The problem needs a solution. The C++ header model is becoming a serious drag on productivity. Our free ride on sequential processor improvements is over, and we need a more scalable solution. All alternate approaches should be carefully considered, even if they require non-trivial changes to the source base.
Automated source conversion changes compatibility. In the past, compatibility meant compiling the same code in the same way. With automated source code modification tools, compatibility means identifying an automatable transformation from old code to new code.
Modules should not ignore the build system. The performance effects of detailed module semantics can have significant complexity impact on the build of large systems. Indeed, we are struggling now with the consequences of textual inclusion.
PPH can deliver significant, but not revolutionary, compile-time improvements. We anticipate an overall doubling of compile-time performance. However, we are unlikely to get order-of-magnitude improvements.
Export control will yield better performance. The primary limit to the compile-time performance of PPH is that it must load the transitive closure of symbols in a PPH file. By limiting the set of symbols exported from a module, the amount of information imported can be substantially reduced.
Merging symbols is technically difficult. The problems are not theoretically difficult, but have proven to be so in practice. This difficulty will be reflected in slower implementations. Furthermore, our implementation problems have been largely the result of merging. At any one time, we have had few known bugs. However, fixing one bug has moved the frontier to yet another bug. It is difficult to anticipate when we will cross the threshold to general functionality.

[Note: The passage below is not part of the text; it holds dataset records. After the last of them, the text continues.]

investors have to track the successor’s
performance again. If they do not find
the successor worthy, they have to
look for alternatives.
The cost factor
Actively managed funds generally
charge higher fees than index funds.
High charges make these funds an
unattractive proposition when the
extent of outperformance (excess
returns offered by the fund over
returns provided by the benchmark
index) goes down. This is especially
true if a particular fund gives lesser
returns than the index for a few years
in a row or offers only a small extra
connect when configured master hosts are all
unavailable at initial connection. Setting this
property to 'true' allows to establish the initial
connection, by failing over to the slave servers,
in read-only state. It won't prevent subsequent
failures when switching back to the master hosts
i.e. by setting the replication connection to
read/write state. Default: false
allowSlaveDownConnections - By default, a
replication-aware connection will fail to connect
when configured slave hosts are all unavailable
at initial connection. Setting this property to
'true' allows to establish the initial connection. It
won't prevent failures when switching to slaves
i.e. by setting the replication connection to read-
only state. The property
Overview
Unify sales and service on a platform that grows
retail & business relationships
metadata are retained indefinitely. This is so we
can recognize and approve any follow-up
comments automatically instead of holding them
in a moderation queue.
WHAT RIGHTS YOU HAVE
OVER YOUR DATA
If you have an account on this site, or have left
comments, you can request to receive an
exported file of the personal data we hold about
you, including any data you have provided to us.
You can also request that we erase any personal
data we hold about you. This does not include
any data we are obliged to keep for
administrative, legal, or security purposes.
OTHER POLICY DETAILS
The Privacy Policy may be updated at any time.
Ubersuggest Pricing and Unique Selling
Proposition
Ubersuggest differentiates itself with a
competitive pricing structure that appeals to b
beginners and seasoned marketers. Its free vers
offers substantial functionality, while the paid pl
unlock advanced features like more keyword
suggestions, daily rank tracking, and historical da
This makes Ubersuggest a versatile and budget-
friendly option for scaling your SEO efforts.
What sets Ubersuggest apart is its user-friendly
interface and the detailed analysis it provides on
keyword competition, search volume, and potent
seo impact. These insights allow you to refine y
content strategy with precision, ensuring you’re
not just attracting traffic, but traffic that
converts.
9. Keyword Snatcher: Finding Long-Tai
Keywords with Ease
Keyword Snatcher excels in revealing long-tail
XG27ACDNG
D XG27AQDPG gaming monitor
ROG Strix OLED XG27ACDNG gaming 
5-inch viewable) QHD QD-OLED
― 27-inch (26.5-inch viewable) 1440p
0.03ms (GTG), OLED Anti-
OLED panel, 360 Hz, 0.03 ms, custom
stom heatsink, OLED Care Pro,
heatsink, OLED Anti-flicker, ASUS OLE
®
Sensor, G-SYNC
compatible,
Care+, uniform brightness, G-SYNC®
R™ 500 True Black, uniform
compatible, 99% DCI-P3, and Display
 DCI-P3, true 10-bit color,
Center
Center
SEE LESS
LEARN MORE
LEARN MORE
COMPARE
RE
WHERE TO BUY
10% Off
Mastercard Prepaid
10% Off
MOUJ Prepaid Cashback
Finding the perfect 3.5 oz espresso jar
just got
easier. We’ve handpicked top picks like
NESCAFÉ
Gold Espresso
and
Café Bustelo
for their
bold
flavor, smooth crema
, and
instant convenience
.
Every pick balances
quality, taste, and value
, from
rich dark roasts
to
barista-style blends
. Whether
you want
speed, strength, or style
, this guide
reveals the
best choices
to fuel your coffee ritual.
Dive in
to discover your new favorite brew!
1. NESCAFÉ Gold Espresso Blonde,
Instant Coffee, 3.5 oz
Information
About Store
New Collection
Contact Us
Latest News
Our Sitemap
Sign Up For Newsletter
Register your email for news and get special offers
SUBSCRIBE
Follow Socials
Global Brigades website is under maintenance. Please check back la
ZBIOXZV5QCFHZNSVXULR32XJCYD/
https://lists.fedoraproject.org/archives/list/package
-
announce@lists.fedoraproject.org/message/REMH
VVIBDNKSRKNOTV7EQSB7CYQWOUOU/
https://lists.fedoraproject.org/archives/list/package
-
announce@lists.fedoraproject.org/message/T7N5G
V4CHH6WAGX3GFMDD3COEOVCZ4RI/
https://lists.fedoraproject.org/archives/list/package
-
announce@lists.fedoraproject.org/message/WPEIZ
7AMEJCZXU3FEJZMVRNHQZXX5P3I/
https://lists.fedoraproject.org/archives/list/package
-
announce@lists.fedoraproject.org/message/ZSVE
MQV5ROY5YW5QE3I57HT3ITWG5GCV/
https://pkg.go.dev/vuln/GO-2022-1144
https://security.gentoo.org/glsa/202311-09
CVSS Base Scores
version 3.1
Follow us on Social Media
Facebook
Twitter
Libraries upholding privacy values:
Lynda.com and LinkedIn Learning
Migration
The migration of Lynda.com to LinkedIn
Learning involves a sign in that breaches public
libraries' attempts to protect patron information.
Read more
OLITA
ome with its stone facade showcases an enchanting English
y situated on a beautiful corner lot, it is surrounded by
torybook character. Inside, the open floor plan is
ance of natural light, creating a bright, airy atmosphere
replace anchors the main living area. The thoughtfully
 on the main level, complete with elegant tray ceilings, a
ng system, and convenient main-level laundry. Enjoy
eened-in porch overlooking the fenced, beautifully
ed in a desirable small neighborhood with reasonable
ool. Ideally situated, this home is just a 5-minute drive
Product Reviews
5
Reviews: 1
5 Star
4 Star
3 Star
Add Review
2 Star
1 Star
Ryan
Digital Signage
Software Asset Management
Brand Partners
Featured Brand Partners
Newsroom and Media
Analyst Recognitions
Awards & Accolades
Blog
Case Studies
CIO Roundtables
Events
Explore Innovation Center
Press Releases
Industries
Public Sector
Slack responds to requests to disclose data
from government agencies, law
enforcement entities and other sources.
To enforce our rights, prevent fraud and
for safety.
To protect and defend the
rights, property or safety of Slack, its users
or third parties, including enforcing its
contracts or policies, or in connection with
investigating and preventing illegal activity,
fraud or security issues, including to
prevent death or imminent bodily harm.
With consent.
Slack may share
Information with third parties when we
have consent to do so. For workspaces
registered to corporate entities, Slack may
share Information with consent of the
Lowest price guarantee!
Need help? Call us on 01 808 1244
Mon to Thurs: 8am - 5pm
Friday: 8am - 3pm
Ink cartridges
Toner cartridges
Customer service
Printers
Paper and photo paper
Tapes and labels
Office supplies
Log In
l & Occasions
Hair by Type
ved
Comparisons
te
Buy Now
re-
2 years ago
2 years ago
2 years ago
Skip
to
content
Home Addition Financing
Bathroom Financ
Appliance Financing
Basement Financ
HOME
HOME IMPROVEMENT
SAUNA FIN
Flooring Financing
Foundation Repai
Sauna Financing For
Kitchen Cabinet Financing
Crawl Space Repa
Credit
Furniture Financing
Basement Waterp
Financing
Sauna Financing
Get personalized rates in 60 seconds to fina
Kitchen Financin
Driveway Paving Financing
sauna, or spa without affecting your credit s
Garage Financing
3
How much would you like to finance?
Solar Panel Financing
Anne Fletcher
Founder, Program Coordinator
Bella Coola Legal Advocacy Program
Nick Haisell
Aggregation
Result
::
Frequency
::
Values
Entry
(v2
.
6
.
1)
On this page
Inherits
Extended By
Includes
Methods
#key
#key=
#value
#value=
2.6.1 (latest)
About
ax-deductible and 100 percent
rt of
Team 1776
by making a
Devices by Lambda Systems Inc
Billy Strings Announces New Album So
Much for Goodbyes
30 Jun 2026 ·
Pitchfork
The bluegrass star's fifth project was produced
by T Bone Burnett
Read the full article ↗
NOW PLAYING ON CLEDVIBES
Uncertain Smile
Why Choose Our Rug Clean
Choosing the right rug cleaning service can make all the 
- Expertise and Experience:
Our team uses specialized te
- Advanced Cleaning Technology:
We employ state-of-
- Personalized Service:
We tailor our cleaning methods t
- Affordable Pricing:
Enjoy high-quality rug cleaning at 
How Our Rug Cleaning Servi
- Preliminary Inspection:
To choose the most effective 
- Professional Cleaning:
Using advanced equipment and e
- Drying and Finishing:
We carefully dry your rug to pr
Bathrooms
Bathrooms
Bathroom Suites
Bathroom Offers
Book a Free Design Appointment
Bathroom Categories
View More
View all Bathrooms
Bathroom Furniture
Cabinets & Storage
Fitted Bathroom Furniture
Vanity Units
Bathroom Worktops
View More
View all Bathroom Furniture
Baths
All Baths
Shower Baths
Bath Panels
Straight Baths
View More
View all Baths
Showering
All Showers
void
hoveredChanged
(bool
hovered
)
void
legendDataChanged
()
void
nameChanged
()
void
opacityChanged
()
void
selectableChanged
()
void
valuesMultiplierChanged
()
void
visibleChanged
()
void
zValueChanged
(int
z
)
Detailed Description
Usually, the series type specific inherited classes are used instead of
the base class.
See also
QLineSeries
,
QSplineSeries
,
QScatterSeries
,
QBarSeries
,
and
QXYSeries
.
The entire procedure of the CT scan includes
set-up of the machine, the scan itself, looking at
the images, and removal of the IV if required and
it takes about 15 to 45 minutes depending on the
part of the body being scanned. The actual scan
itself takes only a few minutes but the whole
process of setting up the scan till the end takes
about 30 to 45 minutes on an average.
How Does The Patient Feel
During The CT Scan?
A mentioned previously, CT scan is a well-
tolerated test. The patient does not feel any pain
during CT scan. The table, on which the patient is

If we were not merging symbols, we believe we would have already deployed a successful PPH.
One module per symbol will likely yield better systems. Given the merge performance issues and bugs discussed above, we believe that a module system will be more performant and more reliable if prohibits multiple definitions.
System headers must be redefined as modules. Application headers are generally well-structured and their conversion to a module system will likely be not too painful. Unfortunately, current system headers are often highly tied to the textual inclusion model. Any attempt to reuse them unmodified in a module system will constitute a significant burden to both implementers and users.